A fourth man appeared in the hallway, pausing in front of the field with a squirming child tightly in his grasp. Clint knew what protocol would dictate; wait for a better opportunity to secure the main objective. He also knew they were about to put a kid in a room with what was likely an enhanced bomb and his ticket was now or never.

Putting his arrow back in his quiver and securing his bow, he sprung into action the second they dropped the field to let their companion in. Bolting forward with enough speed, he dropped to the ground, sliding across the floor, clearing the field mere seconds before they brought it back up. Before Clint came to a stop, he pulled his gun out of his side holster and put one between the eyes of the first hostile in his path.

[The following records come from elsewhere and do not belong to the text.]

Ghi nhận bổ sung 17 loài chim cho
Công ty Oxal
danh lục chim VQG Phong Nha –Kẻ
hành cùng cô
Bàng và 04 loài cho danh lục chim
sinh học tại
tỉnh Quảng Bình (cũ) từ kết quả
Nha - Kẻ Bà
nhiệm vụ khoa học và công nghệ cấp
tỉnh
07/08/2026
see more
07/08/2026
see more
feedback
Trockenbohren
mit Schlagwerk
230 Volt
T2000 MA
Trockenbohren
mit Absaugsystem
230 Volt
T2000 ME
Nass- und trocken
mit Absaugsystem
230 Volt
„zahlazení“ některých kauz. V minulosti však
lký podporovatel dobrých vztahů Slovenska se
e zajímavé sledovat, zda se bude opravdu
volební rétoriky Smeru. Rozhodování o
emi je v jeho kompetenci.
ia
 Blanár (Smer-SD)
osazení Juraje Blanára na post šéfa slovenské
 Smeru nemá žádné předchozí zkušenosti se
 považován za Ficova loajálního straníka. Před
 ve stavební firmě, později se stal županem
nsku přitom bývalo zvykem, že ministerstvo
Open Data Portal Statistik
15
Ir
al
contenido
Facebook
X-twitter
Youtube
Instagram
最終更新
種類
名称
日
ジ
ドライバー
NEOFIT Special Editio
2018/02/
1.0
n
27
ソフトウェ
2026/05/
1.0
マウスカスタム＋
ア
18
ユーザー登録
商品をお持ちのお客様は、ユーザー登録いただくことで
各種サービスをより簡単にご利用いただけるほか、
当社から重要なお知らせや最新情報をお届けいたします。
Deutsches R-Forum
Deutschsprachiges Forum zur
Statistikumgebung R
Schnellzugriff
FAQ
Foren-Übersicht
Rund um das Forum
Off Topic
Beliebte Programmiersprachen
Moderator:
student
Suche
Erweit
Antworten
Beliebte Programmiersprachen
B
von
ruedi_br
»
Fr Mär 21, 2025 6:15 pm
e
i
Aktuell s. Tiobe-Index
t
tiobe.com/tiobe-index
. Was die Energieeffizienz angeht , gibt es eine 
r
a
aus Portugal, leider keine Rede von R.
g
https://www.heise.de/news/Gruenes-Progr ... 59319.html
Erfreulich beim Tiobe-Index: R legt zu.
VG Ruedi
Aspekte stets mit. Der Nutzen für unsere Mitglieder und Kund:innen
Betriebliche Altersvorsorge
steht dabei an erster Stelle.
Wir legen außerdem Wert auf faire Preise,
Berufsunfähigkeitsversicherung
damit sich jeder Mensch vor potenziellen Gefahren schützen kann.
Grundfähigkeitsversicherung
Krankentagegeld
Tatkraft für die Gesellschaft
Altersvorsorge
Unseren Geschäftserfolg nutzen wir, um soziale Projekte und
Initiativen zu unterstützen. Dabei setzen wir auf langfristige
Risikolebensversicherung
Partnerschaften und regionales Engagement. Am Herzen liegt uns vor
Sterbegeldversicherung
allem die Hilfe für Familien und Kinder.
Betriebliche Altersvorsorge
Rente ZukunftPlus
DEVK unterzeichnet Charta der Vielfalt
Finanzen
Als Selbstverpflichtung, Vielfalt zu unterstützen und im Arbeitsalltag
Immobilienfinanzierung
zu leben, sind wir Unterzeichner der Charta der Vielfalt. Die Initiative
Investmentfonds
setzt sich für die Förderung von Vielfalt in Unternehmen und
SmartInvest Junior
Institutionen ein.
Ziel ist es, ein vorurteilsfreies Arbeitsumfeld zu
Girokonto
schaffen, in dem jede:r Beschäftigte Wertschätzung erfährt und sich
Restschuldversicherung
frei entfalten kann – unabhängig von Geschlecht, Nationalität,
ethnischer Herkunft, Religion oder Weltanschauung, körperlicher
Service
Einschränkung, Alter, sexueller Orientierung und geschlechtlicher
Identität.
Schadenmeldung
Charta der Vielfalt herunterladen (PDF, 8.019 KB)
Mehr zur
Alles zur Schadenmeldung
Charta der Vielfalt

Barton was able to take out another one before the remaining two managed to piece together what was happening and bring their own weapons to bear. With a roll, the archer put himself behind the structure the bomb was sitting on. He sat there, gun held close and tight, listening for any clues on his targets' specific locations when a hail storm of bullets descended upon him. "Damn idiots are shooting at the bomb," he bit out on the comm.

"Hang on, I'll redirect someone to your position," advised Brody, before turning around to see why Stark was making a bunch of noise. Covering the mic he asked the flailing inventor, "What the hell are you doing?"

"What's it look like?" snapped Tony, reaching , fingers out stretched as far as possible to try and grab one of his crutches that someone had thoughtlessly moved just out of reach. "Hawkeye needs help."

"And what are you going to do about it? You can barely walk, let alone fight."

Waving off the observation, as accurate as it might be, Stark pulled out his phone. "JARVIS, I need a suit," commanded the inventor.

"Sir?" replied the AI hesitantly.

"I'll make adjustments on the fly, hell, I'll go without a boot on that foot if I have to, just send me something!" The words were more desperate than he wanted them to be. Looking down at his cast with utter distain, a million ideas flashed through his head; none of them would be able to help him assist Hawkeye at the moment.